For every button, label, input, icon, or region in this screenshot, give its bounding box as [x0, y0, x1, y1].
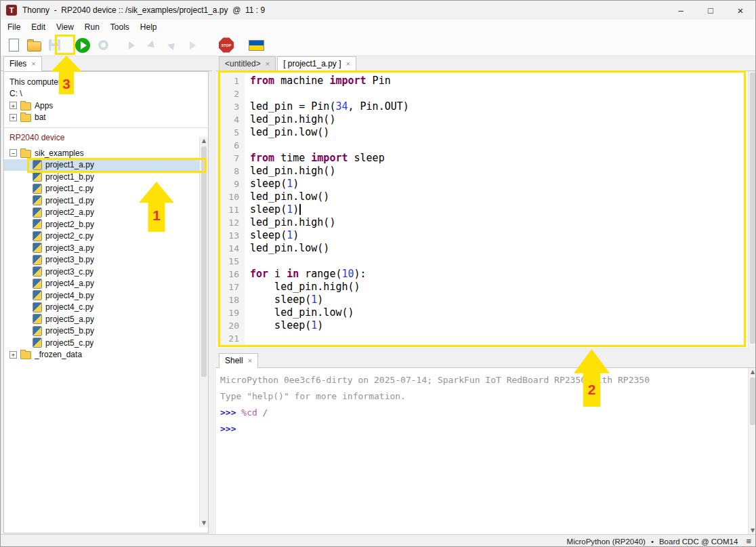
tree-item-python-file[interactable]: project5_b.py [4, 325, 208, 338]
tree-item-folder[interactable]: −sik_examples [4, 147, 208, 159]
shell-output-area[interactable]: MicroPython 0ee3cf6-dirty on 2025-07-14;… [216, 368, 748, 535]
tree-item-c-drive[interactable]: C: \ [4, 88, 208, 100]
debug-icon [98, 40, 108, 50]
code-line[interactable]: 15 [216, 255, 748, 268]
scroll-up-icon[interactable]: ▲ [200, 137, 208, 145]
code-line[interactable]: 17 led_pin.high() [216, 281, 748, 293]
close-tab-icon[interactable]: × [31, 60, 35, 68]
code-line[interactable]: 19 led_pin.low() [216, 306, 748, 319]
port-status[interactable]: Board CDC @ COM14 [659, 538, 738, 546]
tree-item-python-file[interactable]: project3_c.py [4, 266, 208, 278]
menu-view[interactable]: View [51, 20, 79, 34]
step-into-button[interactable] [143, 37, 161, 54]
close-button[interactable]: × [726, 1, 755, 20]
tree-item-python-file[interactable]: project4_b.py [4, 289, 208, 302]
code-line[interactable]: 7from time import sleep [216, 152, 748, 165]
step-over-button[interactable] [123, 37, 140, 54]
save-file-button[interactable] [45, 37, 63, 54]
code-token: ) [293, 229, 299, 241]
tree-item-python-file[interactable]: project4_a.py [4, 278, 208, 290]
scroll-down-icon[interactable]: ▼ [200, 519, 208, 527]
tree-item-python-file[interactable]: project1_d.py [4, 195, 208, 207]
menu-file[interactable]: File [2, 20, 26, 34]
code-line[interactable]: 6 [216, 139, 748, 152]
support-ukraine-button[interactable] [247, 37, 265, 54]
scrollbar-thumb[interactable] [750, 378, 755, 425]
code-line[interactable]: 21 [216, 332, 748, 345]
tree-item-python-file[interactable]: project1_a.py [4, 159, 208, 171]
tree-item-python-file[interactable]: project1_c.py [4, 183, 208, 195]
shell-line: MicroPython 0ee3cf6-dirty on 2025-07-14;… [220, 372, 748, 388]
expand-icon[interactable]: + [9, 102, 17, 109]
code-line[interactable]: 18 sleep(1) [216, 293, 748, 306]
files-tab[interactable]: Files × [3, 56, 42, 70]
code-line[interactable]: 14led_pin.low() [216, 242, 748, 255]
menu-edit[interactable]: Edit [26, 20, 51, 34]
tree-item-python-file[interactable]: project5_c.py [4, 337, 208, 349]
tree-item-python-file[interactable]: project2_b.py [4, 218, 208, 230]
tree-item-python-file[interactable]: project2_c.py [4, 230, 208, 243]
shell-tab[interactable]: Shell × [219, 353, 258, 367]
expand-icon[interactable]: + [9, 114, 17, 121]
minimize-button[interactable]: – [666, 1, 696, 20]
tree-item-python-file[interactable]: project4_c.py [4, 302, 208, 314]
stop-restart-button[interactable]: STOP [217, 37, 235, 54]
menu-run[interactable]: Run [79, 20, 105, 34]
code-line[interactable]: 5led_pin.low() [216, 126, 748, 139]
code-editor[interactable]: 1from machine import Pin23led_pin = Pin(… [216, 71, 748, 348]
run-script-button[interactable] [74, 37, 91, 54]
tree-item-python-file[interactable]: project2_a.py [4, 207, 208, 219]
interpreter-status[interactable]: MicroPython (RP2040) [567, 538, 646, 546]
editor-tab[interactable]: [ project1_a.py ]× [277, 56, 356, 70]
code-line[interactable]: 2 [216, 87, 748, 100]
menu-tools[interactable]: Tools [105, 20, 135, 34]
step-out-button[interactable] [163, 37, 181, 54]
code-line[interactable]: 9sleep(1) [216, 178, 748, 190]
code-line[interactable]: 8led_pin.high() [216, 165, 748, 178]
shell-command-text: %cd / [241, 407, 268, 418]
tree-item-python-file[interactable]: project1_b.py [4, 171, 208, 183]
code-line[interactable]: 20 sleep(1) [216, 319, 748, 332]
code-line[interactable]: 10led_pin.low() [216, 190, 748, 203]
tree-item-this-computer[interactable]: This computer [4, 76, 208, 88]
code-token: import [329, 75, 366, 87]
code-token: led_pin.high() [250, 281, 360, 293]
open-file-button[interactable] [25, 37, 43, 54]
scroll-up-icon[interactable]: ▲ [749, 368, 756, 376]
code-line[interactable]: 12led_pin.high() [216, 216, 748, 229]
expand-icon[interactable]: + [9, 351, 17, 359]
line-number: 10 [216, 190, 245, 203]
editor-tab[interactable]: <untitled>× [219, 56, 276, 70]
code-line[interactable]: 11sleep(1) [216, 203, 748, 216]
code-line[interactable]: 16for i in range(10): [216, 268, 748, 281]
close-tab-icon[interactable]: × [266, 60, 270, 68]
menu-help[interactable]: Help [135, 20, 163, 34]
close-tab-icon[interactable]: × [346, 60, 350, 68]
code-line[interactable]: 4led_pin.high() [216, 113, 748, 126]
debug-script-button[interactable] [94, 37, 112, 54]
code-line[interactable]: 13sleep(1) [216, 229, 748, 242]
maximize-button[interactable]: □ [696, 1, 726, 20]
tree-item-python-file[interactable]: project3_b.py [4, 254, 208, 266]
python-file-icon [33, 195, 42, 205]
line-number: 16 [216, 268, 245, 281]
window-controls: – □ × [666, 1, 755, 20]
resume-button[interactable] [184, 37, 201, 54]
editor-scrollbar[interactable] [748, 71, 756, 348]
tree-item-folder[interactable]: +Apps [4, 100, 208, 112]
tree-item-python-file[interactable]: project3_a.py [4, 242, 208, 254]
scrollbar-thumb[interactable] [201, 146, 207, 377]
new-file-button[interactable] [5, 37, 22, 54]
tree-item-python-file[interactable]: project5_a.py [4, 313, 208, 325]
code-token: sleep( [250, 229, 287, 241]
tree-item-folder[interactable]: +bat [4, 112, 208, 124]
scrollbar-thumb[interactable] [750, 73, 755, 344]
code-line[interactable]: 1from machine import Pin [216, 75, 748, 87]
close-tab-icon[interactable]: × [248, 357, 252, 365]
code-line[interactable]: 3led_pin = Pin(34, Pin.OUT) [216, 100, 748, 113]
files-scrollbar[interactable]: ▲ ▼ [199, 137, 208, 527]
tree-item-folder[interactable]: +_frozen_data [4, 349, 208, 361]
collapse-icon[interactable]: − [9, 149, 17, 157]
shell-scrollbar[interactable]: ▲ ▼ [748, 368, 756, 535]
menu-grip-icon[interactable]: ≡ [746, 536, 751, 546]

· · ·

Exercise aim: Among the lines of the material, some contain the string "script". State how many, and nothing more.

Solution to this exercise: 2